■ **Your task**
Among the lines below, keep only those from the one containing "PARIS (1039, 431)" through the one containing "faire (211, 1685)", and reproduce them exactly.

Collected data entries

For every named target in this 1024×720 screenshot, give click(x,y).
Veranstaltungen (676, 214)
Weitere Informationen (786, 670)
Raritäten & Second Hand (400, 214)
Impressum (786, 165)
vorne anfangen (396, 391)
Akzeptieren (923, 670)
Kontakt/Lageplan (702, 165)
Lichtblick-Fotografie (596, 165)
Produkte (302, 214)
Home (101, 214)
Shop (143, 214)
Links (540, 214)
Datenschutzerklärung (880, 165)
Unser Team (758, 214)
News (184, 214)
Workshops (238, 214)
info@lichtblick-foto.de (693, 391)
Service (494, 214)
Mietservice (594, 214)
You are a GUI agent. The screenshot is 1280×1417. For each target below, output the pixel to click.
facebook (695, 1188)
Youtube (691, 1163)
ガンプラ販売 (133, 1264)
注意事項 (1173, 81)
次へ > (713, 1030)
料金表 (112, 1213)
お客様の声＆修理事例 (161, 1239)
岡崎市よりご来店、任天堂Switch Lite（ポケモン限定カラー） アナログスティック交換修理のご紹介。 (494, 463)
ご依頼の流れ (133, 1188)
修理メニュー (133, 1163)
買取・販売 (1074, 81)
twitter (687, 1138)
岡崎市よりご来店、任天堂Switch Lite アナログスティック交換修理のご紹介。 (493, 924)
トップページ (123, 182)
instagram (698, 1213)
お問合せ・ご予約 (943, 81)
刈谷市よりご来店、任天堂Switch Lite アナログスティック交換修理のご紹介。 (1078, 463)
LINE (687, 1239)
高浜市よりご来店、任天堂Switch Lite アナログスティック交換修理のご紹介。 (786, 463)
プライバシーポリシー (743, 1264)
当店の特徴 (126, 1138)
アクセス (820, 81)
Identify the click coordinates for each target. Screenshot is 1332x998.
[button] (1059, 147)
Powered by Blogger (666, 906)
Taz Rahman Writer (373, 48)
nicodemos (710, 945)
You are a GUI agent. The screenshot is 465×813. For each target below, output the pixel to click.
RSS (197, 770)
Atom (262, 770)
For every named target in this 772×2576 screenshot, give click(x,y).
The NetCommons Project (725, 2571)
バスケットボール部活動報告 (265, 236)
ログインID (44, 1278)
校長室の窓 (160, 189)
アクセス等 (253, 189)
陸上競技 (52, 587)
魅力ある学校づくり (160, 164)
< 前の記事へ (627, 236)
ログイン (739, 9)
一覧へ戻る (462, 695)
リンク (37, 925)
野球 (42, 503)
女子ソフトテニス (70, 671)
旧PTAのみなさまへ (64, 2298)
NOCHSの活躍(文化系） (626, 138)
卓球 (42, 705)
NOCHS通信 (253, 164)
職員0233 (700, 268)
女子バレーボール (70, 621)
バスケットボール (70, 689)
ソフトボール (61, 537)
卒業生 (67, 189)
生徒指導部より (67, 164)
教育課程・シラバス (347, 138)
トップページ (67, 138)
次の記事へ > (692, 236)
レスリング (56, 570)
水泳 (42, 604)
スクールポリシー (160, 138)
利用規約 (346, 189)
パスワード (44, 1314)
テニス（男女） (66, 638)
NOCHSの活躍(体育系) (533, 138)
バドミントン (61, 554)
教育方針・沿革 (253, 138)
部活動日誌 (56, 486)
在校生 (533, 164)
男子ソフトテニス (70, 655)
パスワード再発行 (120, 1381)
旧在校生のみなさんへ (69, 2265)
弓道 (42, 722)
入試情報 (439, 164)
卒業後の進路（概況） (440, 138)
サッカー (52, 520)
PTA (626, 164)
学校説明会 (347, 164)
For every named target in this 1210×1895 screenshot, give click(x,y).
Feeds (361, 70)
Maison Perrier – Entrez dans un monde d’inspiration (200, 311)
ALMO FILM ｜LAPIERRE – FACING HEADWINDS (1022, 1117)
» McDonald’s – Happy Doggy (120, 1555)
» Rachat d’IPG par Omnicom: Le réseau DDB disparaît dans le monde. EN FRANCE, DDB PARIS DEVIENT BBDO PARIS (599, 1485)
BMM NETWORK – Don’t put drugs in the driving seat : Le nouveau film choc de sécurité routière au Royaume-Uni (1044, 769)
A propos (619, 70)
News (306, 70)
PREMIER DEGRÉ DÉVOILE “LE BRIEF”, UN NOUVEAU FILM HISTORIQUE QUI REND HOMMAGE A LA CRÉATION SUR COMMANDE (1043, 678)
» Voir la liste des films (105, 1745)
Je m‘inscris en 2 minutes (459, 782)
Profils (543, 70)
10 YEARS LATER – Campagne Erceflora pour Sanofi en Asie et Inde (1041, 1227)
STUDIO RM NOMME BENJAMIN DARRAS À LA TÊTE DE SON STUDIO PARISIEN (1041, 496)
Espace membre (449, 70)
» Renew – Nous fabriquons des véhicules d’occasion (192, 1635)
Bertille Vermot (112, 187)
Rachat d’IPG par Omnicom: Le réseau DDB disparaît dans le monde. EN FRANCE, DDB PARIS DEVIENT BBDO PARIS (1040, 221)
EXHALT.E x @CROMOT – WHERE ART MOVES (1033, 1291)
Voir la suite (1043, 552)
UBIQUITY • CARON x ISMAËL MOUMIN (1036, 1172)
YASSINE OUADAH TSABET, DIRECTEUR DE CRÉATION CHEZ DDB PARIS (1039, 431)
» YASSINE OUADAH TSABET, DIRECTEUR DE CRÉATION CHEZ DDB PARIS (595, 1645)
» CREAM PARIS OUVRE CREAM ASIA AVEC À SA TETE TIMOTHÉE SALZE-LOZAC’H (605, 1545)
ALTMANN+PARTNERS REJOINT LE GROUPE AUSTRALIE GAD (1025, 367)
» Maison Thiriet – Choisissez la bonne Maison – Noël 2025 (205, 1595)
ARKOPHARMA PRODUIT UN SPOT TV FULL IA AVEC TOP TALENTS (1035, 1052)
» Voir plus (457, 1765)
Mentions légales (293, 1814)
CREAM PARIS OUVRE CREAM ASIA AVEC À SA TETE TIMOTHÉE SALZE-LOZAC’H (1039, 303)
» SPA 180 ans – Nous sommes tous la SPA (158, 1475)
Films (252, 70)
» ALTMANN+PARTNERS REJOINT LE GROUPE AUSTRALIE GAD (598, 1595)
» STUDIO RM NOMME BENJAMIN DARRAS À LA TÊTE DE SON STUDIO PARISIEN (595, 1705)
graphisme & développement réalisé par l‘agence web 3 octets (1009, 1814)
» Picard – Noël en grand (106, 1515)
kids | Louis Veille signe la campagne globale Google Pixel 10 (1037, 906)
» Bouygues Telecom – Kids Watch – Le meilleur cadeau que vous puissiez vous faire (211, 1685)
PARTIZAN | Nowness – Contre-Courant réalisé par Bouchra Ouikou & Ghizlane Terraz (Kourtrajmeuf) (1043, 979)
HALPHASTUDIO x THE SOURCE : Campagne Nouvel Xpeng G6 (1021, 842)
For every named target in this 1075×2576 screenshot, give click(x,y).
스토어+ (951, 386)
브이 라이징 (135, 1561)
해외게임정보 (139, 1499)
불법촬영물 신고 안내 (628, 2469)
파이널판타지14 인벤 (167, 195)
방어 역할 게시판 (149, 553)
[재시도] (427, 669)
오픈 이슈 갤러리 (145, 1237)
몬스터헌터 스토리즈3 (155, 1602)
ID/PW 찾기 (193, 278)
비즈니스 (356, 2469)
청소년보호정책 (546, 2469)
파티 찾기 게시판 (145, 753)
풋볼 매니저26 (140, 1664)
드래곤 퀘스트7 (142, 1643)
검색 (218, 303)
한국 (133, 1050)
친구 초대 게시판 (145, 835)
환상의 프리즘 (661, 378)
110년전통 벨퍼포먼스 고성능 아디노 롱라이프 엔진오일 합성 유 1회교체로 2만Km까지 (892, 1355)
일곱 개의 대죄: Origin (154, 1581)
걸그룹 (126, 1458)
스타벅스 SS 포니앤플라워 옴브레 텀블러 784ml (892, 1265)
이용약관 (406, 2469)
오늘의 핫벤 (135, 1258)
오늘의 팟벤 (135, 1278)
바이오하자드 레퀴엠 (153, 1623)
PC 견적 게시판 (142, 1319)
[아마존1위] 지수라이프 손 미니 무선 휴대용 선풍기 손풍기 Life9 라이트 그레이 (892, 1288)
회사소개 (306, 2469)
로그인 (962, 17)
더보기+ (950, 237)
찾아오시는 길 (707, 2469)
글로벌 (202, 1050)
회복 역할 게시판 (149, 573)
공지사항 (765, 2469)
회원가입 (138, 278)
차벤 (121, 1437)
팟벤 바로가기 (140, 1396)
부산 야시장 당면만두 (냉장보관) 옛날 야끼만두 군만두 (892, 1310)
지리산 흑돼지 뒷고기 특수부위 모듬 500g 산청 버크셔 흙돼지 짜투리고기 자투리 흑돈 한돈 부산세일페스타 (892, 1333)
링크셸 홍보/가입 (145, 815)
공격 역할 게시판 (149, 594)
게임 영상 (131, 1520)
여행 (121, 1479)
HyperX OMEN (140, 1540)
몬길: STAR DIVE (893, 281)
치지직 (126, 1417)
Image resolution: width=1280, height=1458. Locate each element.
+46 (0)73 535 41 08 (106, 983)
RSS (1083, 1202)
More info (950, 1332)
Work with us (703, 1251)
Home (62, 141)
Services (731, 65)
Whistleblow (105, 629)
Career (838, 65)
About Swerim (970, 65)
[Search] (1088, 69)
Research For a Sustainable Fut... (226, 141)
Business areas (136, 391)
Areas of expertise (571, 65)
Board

■ **Answer for the task**
YASSINE OUADAH TSABET, DIRECTEUR DE CRÉATION CHEZ DDB PARIS (1039, 431)
» YASSINE OUADAH TSABET, DIRECTEUR DE CRÉATION CHEZ DDB PARIS (595, 1645)
» CREAM PARIS OUVRE CREAM ASIA AVEC À SA TETE TIMOTHÉE SALZE-LOZAC’H (605, 1545)
ALTMANN+PARTNERS REJOINT LE GROUPE AUSTRALIE GAD (1025, 367)
» Maison Thiriet – Choisissez la bonne Maison – Noël 2025 (205, 1595)
ARKOPHARMA PRODUIT UN SPOT TV FULL IA AVEC TOP TALENTS (1035, 1052)
» Voir plus (457, 1765)
Mentions légales (293, 1814)
CREAM PARIS OUVRE CREAM ASIA AVEC À SA TETE TIMOTHÉE SALZE-LOZAC’H (1039, 303)
» SPA 180 ans – Nous sommes tous la SPA (158, 1475)
Films (252, 70)
» ALTMANN+PARTNERS REJOINT LE GROUPE AUSTRALIE GAD (598, 1595)
» STUDIO RM NOMME BENJAMIN DARRAS À LA TÊTE DE SON STUDIO PARISIEN (595, 1705)
graphisme & développement réalisé par l‘agence web 3 octets (1009, 1814)
» Picard – Noël en grand (106, 1515)
kids | Louis Veille signe la campagne globale Google Pixel 10 (1037, 906)
» Bouygues Telecom – Kids Watch – Le meilleur cadeau que vous puissiez vous faire (211, 1685)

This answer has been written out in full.